◆ Work to complete
For the data below, give again exactly the lines from the one containing "実食してみると、味もうどんより違いがあるよう" through the one containing "後入れかが大きく影響していると思いました。", both ends included, and no others.

Data records:
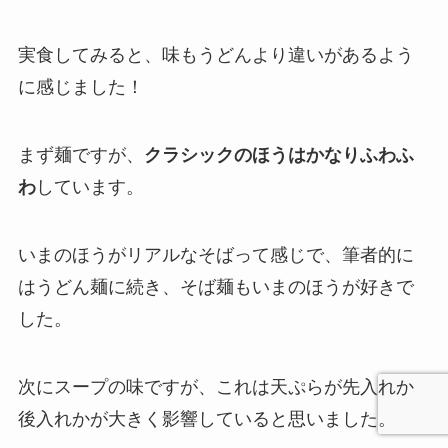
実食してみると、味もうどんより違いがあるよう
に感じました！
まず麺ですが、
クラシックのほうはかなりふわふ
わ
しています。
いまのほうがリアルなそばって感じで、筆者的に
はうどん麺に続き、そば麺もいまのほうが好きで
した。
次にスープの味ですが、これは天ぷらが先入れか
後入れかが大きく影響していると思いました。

...

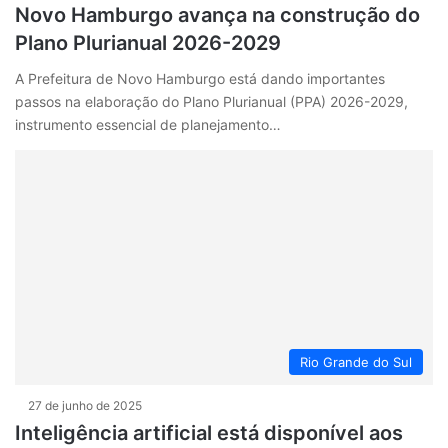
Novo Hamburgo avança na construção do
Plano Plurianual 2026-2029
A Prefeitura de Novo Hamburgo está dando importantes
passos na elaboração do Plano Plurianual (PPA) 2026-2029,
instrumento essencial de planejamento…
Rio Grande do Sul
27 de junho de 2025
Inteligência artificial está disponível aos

* * *

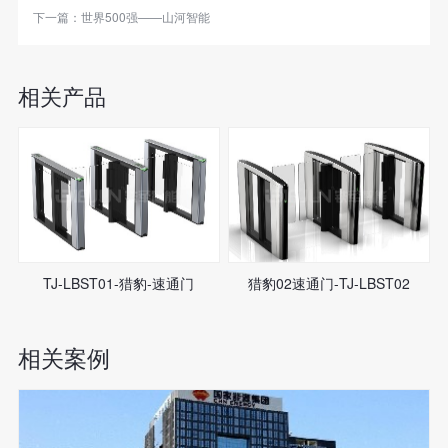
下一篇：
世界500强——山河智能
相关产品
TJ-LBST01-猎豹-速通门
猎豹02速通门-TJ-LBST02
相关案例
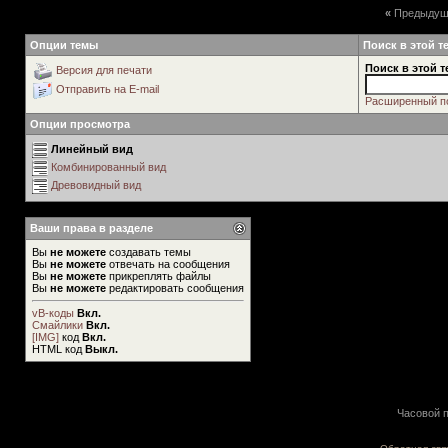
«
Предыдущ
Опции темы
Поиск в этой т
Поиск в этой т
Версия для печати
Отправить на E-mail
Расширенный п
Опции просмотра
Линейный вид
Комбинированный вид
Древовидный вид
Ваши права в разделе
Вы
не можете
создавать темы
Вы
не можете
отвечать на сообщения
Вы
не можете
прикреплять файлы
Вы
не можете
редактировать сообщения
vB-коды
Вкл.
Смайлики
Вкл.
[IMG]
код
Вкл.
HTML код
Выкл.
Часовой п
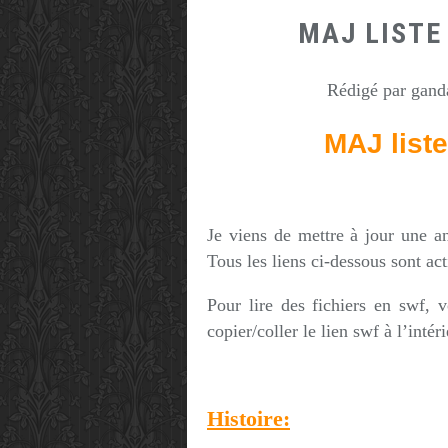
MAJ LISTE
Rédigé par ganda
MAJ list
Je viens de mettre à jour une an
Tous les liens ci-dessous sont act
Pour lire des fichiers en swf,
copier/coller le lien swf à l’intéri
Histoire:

◆ Answer space
実食してみると、味もうどんより違いがあるよう
に感じました！
まず麺ですが、
クラシックのほうはかなりふわふ
わ
しています。
いまのほうがリアルなそばって感じで、筆者的に
はうどん麺に続き、そば麺もいまのほうが好きで
した。
次にスープの味ですが、これは天ぷらが先入れか
後入れかが大きく影響していると思いました。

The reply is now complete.